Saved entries
◇ ◇ ◇ ◇ ◇
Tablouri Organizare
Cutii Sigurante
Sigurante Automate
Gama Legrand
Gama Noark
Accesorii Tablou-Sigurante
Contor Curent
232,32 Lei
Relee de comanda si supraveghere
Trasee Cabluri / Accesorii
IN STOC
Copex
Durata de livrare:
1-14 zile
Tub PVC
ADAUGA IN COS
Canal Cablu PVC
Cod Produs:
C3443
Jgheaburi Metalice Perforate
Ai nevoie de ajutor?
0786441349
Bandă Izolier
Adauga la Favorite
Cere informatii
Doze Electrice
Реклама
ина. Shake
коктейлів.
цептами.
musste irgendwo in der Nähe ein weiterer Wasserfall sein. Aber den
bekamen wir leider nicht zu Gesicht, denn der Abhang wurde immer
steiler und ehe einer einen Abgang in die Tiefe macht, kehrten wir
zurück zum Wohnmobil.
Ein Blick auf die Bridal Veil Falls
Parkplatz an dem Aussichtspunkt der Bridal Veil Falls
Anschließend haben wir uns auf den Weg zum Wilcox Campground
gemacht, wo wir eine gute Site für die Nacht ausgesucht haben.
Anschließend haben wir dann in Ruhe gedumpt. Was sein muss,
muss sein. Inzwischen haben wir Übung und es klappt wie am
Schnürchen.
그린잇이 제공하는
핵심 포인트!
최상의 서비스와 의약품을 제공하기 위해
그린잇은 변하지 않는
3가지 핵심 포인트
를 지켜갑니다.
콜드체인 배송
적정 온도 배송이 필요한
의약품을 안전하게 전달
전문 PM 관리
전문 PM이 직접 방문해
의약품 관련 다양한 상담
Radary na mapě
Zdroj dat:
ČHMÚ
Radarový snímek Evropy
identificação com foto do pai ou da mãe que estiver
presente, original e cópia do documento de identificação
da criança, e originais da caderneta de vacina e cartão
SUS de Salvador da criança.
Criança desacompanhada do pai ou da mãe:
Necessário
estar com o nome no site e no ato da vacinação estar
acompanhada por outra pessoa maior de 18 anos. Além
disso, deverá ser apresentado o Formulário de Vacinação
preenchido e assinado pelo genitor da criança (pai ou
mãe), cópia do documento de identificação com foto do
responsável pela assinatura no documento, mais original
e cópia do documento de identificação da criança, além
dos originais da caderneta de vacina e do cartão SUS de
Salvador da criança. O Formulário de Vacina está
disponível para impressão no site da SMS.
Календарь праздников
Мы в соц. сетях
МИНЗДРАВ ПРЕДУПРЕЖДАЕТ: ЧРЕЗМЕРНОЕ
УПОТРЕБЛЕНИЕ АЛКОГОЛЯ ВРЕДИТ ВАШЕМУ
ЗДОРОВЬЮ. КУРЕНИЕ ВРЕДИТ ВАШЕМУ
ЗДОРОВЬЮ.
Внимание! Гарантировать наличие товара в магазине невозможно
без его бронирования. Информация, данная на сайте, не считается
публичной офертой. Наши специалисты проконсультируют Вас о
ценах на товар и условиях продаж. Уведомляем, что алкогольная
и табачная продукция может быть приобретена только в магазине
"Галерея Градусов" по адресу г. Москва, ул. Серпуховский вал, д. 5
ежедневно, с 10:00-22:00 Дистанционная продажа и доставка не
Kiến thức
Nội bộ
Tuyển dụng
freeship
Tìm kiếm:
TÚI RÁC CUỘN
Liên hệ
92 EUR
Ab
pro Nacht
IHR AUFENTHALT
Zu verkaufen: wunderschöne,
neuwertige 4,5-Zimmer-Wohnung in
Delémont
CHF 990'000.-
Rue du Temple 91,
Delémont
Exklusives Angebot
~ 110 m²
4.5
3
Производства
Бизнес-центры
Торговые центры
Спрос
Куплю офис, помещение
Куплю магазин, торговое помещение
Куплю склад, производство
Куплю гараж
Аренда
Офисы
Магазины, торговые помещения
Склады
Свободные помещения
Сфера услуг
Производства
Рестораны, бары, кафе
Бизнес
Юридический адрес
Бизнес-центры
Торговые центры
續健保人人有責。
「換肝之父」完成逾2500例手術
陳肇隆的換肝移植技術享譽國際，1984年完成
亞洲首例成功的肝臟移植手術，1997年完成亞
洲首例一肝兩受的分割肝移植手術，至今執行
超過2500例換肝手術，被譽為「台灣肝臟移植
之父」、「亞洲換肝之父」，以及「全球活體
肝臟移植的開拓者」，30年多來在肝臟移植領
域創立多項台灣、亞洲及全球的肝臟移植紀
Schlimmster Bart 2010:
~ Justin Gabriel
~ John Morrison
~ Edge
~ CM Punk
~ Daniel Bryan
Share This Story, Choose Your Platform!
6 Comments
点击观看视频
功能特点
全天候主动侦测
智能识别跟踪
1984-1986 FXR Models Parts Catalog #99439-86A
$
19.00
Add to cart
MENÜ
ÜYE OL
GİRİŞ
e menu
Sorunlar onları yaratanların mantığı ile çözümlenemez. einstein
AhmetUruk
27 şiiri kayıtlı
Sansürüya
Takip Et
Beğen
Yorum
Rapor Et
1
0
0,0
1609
◇ ◇ ◇ ◇ ◇
* [Problem]
Say how many lines of the data include the string "ВРЕДИТ". Nothing other than the number should be given.

* [Reply]
2